C’est une avancée très importante du droit international mais le temps qu’elle soit ratifiée par les Etats, de l’eau aura coulé sous les ponts : c’est donc plutôt un outil de droit pour l’avenir de sorte que les Etats ne pratiquent plus les disparitions forcées en toute impunité. Néanmoins, il ne faut pas minimiser sa portée juridique dès aujourd’hui.

Dans la charte il est fait mention des agents de l’Etat qui ont commis des actes répréhensibles et qui ont été de ce fait condamnés : est-ce bien vraisemblable quand on sait que les centaines de plaintes que vous avez déposées auprès des Tribunaux algériens ont toutes abouti à un non lieu ?

La réponse est dans la question !

Une quarantaine de groupes de l’ACAT vous soutient.

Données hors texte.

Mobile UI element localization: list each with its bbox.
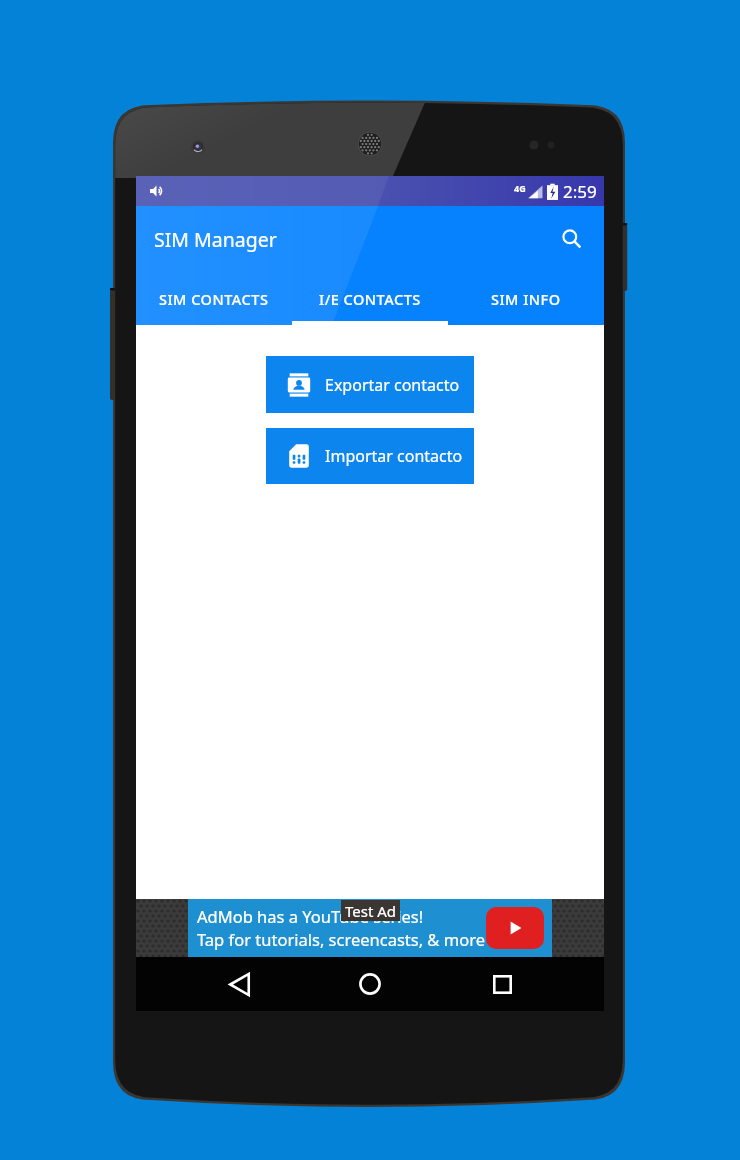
button[interactable]: Search	[552, 219, 592, 259]
button[interactable]: AdMob has a YouTube series!	[188, 899, 552, 957]
button[interactable]: SIM INFO	[448, 272, 604, 325]
staticText: SIM CONTACTS	[159, 289, 269, 309]
staticText: SIM Manager	[154, 226, 277, 253]
staticText: Exportar contacto	[325, 374, 460, 396]
button[interactable]: I/E CONTACTS	[292, 272, 448, 325]
staticText: AdMob has a YouTube series!	[197, 905, 424, 927]
staticText: 4G	[514, 182, 526, 194]
button[interactable]: Importar contacto	[266, 428, 474, 484]
staticText: 2:59	[563, 180, 597, 203]
button[interactable]: Exportar contacto	[266, 356, 474, 413]
staticText: Test Ad	[345, 901, 397, 921]
staticText: I/E CONTACTS	[319, 289, 421, 309]
button[interactable]: Recents	[478, 957, 526, 1011]
button[interactable]: Home	[346, 957, 394, 1011]
button[interactable]: Back	[215, 957, 263, 1011]
staticText: SIM INFO	[491, 289, 561, 309]
staticText: Importar contacto	[325, 445, 463, 467]
staticText: Tap for tutorials, screencasts, & more.	[197, 928, 486, 950]
button[interactable]: SIM CONTACTS	[136, 272, 292, 325]
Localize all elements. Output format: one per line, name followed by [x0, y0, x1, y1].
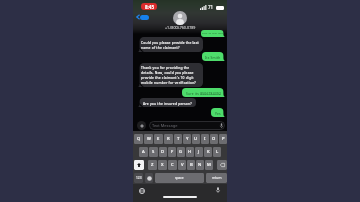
button[interactable]: W [144, 134, 153, 144]
button[interactable]: Add attachment [137, 121, 146, 130]
staticText: P [222, 136, 225, 142]
button[interactable]: U [192, 134, 200, 144]
staticText: Are you the insured person? [143, 101, 192, 105]
button[interactable]: K [204, 147, 212, 157]
staticText: D [161, 149, 165, 155]
staticText: Its Smith [205, 55, 221, 59]
button[interactable]: Are you the insured person? [138, 98, 196, 107]
staticText: W [147, 136, 151, 142]
staticText: S [152, 149, 155, 155]
staticText: Y [186, 136, 189, 142]
button[interactable]: F [168, 147, 176, 157]
staticText: T [177, 136, 180, 142]
staticText: space [175, 176, 184, 180]
button[interactable]: R [164, 134, 173, 144]
staticText: E [157, 136, 160, 142]
button[interactable]: Backspace [217, 160, 227, 170]
staticText: X [161, 162, 164, 168]
staticText: Text Message [152, 123, 178, 128]
button[interactable]: D [159, 147, 167, 157]
button[interactable]: Q [134, 134, 143, 144]
button[interactable]: Contact avatar [173, 11, 187, 25]
staticText: V [181, 162, 184, 168]
staticText: 8:45 [145, 4, 154, 10]
button[interactable]: G [177, 147, 185, 157]
button[interactable]: return [206, 173, 227, 183]
staticText: 71 [208, 4, 214, 10]
staticText: I [204, 136, 206, 142]
staticText: Could you please provide the last name o… [141, 40, 201, 50]
button[interactable]: A [139, 147, 148, 157]
staticText: J [198, 149, 200, 155]
button[interactable]: S [149, 147, 158, 157]
button[interactable]: Z [148, 160, 157, 170]
staticText: A [142, 149, 145, 155]
staticText: Thank you for providing the details. Now… [141, 65, 201, 85]
staticText: N [198, 162, 202, 168]
button[interactable]: space [155, 173, 204, 183]
staticText: return [212, 176, 222, 180]
button[interactable]: Shift [134, 160, 144, 170]
staticText: U [194, 136, 198, 142]
button[interactable]: I [201, 134, 209, 144]
button[interactable]: X [158, 160, 167, 170]
staticText: 123 [136, 176, 142, 180]
staticText: Yes [215, 111, 221, 115]
button[interactable]: V [178, 160, 186, 170]
button[interactable]: Dictate [214, 186, 222, 194]
staticText: R [167, 136, 170, 142]
button[interactable]: Text Message [149, 121, 225, 130]
button[interactable]: P [219, 134, 227, 144]
button[interactable]: Thank you for providing the details. Now… [138, 63, 203, 87]
staticText: Sent as Text Message [202, 32, 223, 35]
button[interactable]: 123 [134, 173, 143, 183]
button[interactable]: H [186, 147, 194, 157]
staticText: C [171, 162, 174, 168]
button[interactable]: Change keyboard [138, 187, 146, 195]
button[interactable]: M [205, 160, 213, 170]
staticText: M [207, 162, 211, 168]
button[interactable]: Could you please provide the last name o… [138, 37, 203, 52]
staticText: O [212, 136, 216, 142]
button[interactable]: Emoji [145, 173, 153, 183]
button[interactable]: Sent as Text Message [201, 30, 225, 37]
staticText: F [171, 149, 174, 155]
staticText: K [207, 149, 210, 155]
button[interactable]: Sure its 8506784392 [182, 88, 225, 97]
staticText: H [188, 149, 192, 155]
button[interactable]: J [195, 147, 203, 157]
button[interactable]: N [196, 160, 204, 170]
button[interactable]: Y [183, 134, 191, 144]
staticText: B [190, 162, 193, 168]
staticText: Q [137, 136, 141, 142]
button[interactable]: T [174, 134, 182, 144]
button[interactable]: E [154, 134, 163, 144]
staticText: L [216, 149, 219, 155]
button[interactable]: B [187, 160, 195, 170]
staticText: Z [151, 162, 154, 168]
staticText: Sure its 8506784392 [186, 91, 221, 95]
button[interactable]: Back [136, 14, 149, 20]
button[interactable]: O [210, 134, 218, 144]
staticText: G [179, 149, 183, 155]
button[interactable]: Yes [211, 108, 225, 117]
staticText: +1-(800)-760-0789 [165, 25, 196, 30]
button[interactable]: L [213, 147, 221, 157]
button[interactable]: C [168, 160, 177, 170]
button[interactable]: Its Smith [202, 52, 225, 61]
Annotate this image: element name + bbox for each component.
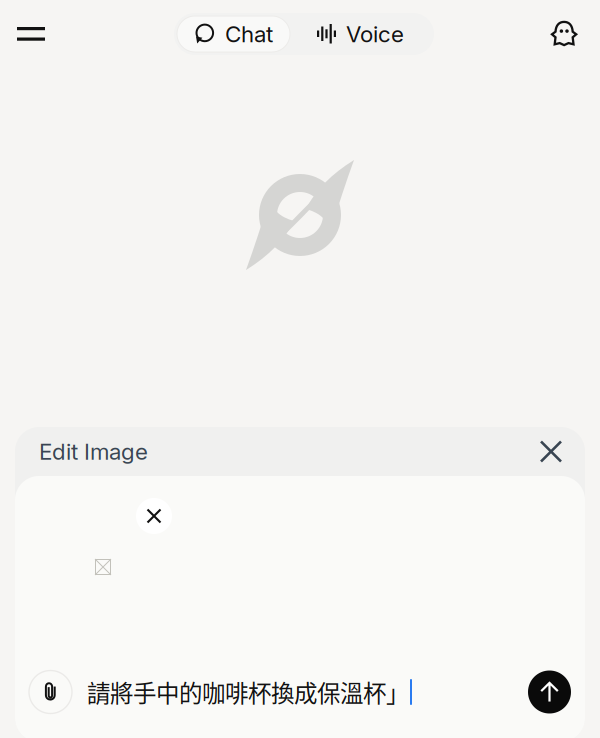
button[interactable]: Voice bbox=[290, 16, 431, 52]
button[interactable]: Send bbox=[528, 670, 571, 714]
staticText: Chat bbox=[225, 20, 273, 48]
button[interactable]: Remove image bbox=[136, 498, 172, 534]
staticText: Voice bbox=[346, 20, 404, 48]
button[interactable]: Attach bbox=[29, 670, 72, 714]
image bbox=[95, 559, 111, 575]
button[interactable]: Profile bbox=[542, 11, 586, 55]
staticText: 請將手中的咖啡杯換成保溫杯」 bbox=[87, 675, 409, 709]
button[interactable]: Close bbox=[529, 430, 573, 474]
button[interactable]: Chat bbox=[177, 16, 290, 52]
button[interactable]: Menu bbox=[7, 10, 55, 58]
staticText: Edit Image bbox=[39, 438, 148, 465]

Que leur conseilleriez-vous pour mieux orienter leurs actions ?

Persévérer envers et contre tout : nous, les mères, les épouses, les sœurs des disparu(e)s, nous n’abandonnerons jamais, jamais ! Même s’ils nous persécutent- ce qu’ils ne manquent pas de faire- nous finirons par savoir et obtenir justice.
Il ne faut pas cesser d’écrire aux Autorités algériennes et françaises, aux membres des amitiés parlementaires franco-algériennes, à ceux de la délégation Maghreb du parlement européen…
L’ACAT au niveau national devrait demander au groupe de travail sur les disparitions forcées de la Commission des Droits de l’Homme de l’ONU d’effectuer une mission d’enquête en Algérie, comme son mandat le lui impose.
Et puis, voir le sourire des familles de Disparu(e)s quand elle ont reçu les cartes de l’ACAT, c’est très émouvant.